Financial controller admits stealing $1.6m over more than a decade from business

The former financial controller of an electronics business in Sydney's north has admitted to stealing more than $1.6 million over an 11-year period, using an elaborate scheme which involved manipulating its payroll system to give himself extra money.

Anoush Bornoush, 52, from Gordon, worked for Powerbox Australia - a family-owned business which designs and manufactures power supplies and batteries - from 2001 to 2019, starting as a finance manager before being promoted to financial controller in 2012.

A former financial controller of an electronic business in Sydney has admitted to stealing more than $1.6 million from the organisation.

In 2019, after an electrical storm caused flooding to the business, Bornoush organised an insurance claim. As part of this, he presented several invoices to one of the business owners, Helen Rutty, late that year and said he needed her signature urgently.

A few days later, an accountant who worked with Bornoush noticed two of the invoices, totalling $10,250, were paid to a business that had not provided any services to Powerbox for seven years. Bornoush's bank account was listed on the invoice.

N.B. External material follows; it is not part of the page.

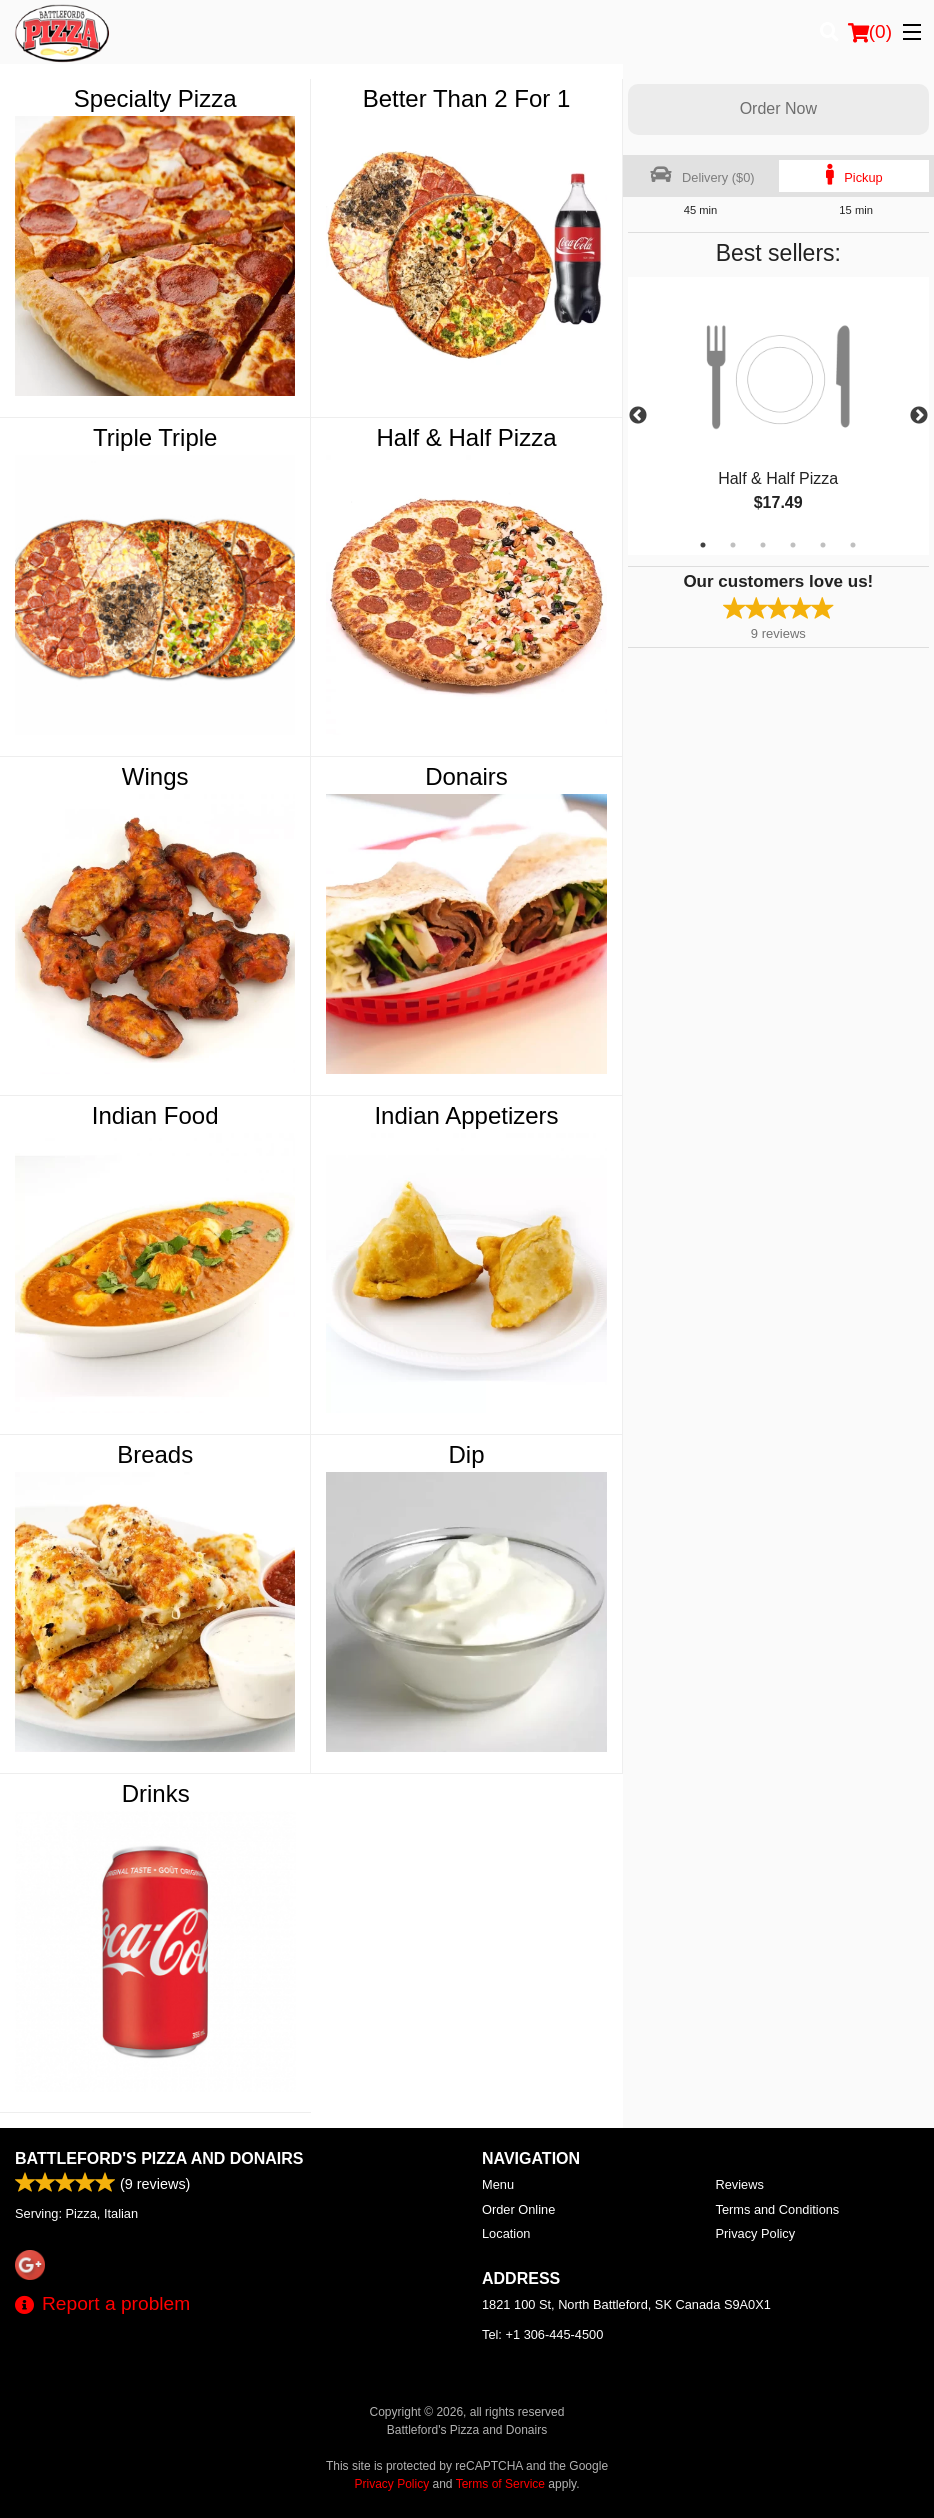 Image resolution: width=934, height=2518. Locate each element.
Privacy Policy (756, 2233)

The business owners organised a meeting with Bornoush, where he was handed a letter setting out the findings in relation to the invoices. He responded: "Oh, that I have earnt for all the work that I do" and "I will pay you back".

He was suspended without pay, then quit via email the day before he was due to give a formal response to the letter.

Several months later, when an accountant was attempting to print a payslip but could not find it in the system, she contacted the software company and was told all data prior to July 2018 had been deleted by Bornoush in December 2019.

The data was restored from backups, and a forensic examination of all financial records between 2008 and 2019 showed Bornoush made numerous unauthorised payments to himself totalling $1,610,430.09 between February 2008 and December 2019.

He went to elaborate lengths to disguise the payments as being legitimate, including using fake employee codes that corresponded to real people, and producing an accurate payroll document each fortnight which he slightly altered to make the payments to himself.

In June 2020, Bornoush was charged with dishonestly obtaining financial advantage by deception and obtaining money by deception. Last week, he pleaded guilty to both charges and signed an agreed facts document detailing how he carried out the fraud.

He will face the NSW District Court on April 9 to organise a sentence date.

Bornoush is also being pursued in civil proceedings in the NSW Supreme Court, where Powerbox is seeking $1,610,430.09 in damages.

In the civil case, it is detailed that as part of his deception, Bornoush constructed fake invoices and "bogus" audit documents which concealed his actions from an external auditor, before removing the money from his account in a series of cash withdrawals.

Lawyers for Powerbox are also pursuing Bornoush's wife and daughter in the civil proceedings, alleging Bornoush transferred his wife $295,000, shares, and an East Killara home with the intent of keeping the assets out of reach of creditors. He allegedly transferred $120,000 to his daughter with the same intent.

Powerbox is seeking to have the transfers declared void, with the money paid to Powerbox within 14 days.

The Herald is not suggesting the women had any involvement in the offences.

In court documents, Bornoush's wife said the home was transferred to her as part of a separation settlement, and she is the one who made the money transfers from a loan account "without involvement, request, approval or acquiescence" of her husband.

Both women denied that the transactions were for the purpose of defrauding a creditor.

The civil case will return to court later this month.